Your task is to give the number of lines below that contain "this". Give no other text.
* * * * * * * * *
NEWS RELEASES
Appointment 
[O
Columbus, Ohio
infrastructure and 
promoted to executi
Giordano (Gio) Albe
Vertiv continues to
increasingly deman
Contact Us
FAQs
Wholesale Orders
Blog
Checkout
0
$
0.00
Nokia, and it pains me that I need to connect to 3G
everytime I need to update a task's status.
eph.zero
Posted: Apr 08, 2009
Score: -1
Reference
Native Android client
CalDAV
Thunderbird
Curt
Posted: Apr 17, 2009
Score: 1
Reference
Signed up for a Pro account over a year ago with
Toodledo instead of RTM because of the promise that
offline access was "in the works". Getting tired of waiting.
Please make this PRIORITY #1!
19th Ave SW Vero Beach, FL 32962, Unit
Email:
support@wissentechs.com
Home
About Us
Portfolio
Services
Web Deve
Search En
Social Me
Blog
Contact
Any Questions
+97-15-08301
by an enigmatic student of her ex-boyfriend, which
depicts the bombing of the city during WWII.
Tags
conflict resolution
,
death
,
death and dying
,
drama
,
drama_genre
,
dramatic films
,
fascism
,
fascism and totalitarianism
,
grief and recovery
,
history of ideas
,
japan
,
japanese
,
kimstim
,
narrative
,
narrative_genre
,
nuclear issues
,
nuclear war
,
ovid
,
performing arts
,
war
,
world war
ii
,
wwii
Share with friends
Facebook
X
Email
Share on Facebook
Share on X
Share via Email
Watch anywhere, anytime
* * * * * * * * *
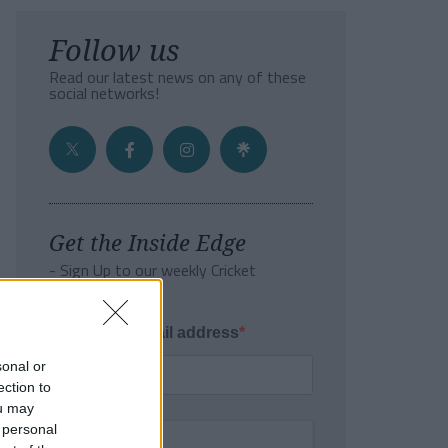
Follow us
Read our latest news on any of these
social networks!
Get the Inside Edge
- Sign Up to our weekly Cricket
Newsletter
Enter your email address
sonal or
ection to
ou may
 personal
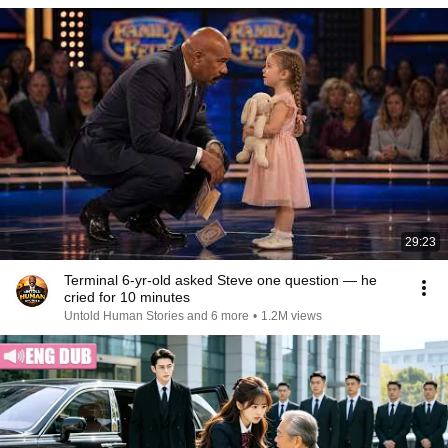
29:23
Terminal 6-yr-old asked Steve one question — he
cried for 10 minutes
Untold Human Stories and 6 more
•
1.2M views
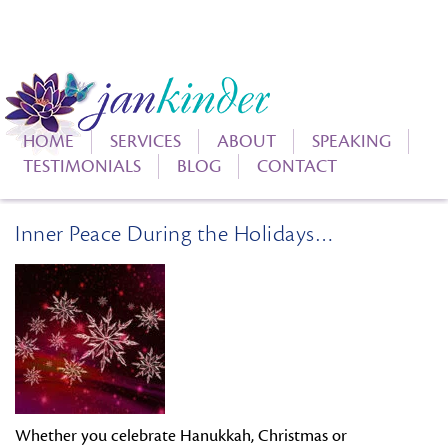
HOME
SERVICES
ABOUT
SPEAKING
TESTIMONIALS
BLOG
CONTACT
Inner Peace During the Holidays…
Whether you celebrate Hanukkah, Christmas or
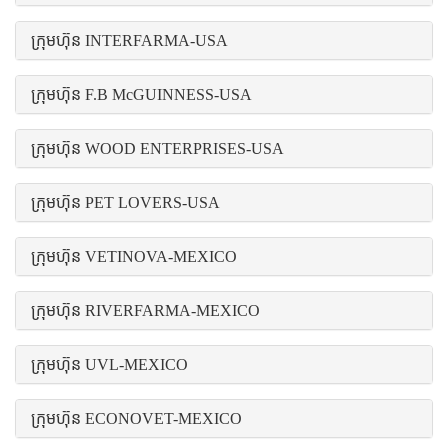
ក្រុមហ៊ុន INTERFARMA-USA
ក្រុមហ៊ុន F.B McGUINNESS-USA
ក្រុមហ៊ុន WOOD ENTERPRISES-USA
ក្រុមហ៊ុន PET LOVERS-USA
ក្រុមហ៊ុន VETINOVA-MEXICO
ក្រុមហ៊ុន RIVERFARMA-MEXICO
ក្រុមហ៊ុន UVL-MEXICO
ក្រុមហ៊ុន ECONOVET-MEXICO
* * * * * * * * *
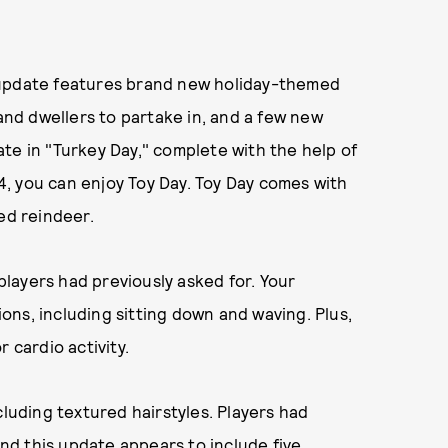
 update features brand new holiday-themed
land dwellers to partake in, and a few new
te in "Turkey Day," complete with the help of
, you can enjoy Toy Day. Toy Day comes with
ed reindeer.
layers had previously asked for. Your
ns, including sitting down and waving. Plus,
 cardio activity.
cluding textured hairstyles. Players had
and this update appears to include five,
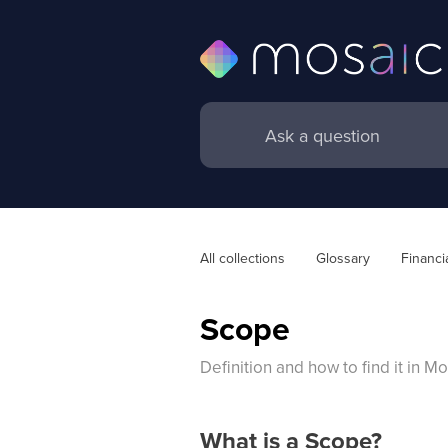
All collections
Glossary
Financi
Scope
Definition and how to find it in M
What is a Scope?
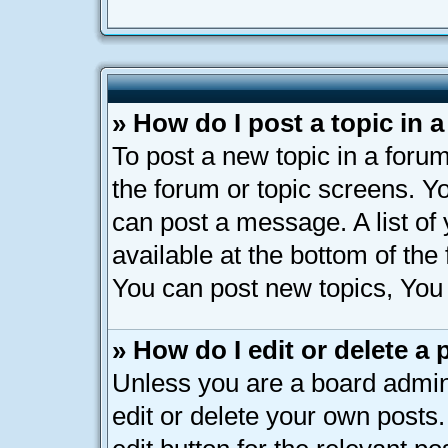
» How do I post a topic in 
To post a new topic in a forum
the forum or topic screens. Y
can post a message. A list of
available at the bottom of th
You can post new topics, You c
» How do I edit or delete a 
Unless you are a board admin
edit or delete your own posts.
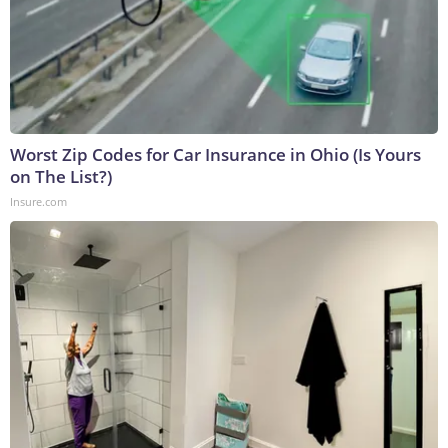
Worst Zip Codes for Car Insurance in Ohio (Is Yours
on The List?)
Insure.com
* * * * * * * * *
▶ [REPLY TO THE TASK]
2